Survey Says: Teachers want VR
Teachers are irreplaceable assets in our educational system…but they need better tools to reach today’s students.
In a poll of 1,000 K-12 teachers in the United States found that an overwhelming majority of (85%) feel that virtual reality will have a positive impact on learning. However, only a small fraction (2% at the time of polling) have access to VR for their classrooms. While some of that disparity can be chalked up to the price of hardware, the role of VR software offerings cannot be overlooked.
Currently, the landscape for VR educational software is scattered and limited. Most of the educational offerings right now are one-off experiences (exploring the pyramids or visiting the International Space Station). Products that are aligned with standards such as the the NGSS – like the VictoryXR Science suite – will make lesson integration far easier for educators and help schools adopt VR technology.
While the entertainment market for VR continues to grow, there is a growing demand for that type of technology to find its way into the classroom.
According to the survey, 72% of teachers want VR can that can simulate experiences (like flying) and 68% want VR experiences that will allow students to explore inaccessible locations.
Far more than a traditional computer program or a tablet/phone app, VR has the ability to transport a user to a completely different time or place. As an example, one of the units in the high school version of VictoryXR Science puts users in the cockpit of a spaceship as they navigate the universe and hands them the controls of a rover so they can explore Mars.

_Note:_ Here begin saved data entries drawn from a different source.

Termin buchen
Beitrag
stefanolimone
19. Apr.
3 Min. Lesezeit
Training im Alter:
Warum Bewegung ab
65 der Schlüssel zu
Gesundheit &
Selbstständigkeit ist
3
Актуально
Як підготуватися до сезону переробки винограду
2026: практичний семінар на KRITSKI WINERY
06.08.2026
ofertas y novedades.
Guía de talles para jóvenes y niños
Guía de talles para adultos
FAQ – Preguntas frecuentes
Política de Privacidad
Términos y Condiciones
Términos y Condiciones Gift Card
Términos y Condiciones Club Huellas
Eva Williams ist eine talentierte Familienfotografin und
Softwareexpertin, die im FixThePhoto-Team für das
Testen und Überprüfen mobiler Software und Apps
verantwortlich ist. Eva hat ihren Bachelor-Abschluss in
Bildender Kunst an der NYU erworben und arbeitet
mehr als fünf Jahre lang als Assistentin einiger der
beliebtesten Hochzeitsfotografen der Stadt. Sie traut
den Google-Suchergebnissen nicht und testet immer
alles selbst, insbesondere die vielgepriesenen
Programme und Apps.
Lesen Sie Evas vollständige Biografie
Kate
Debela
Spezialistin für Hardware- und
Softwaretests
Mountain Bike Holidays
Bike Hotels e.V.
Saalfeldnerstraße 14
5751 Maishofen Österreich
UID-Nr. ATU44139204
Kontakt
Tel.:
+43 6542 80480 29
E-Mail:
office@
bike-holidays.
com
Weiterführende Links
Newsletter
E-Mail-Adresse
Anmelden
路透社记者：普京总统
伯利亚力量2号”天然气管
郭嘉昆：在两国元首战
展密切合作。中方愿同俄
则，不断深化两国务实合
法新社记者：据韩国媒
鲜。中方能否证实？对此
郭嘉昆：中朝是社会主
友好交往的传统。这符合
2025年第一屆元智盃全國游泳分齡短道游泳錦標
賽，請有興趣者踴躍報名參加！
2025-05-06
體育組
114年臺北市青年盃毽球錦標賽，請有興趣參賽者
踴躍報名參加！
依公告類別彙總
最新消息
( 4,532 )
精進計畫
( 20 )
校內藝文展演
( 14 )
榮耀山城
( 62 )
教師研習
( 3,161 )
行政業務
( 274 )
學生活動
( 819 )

Almost 85% of the teachers surveyed feel that using VR will increase student motivation.
For many students, technology is a way to foster an interest in learning. From apps for phones and tablets, to beautifully designed games for computers and gaming consoles, students’ expectations of technological engagement continues to grow. Bringing VR into the classroom meets those expectations and creates an excitement to experience learning in such a unique way.
The survey shows that 70% of teachers hope that VR can be used to supplement existing course curriculum.
VR can provide students with experiences that reinforce their classroom lessons through engaged, individual immersion learning that will capture their attention in ways that existing classroom technology cannot. By eliminating outside distractions, a student can more clearly focus on the material they need to learn. Programs, such as the VictoryXR Science suite, that align with existing learning standards like the NGSS will make it easy for teachers to integrate applicable VR experiences into their everyday lessons
Overall, 83% of teachers say that VR can “help improve learning outcomes”.
Because VR is an environment the creates such an immersive experience, it captures a student’s absolute and undivided attention. The more a student is able to pay attention to information, the greater the probability is that the information will be retained. As teachers struggle with ways to capture the attention of their students in the ever growing digital world, many of them see that VR can provide a solution to that problem.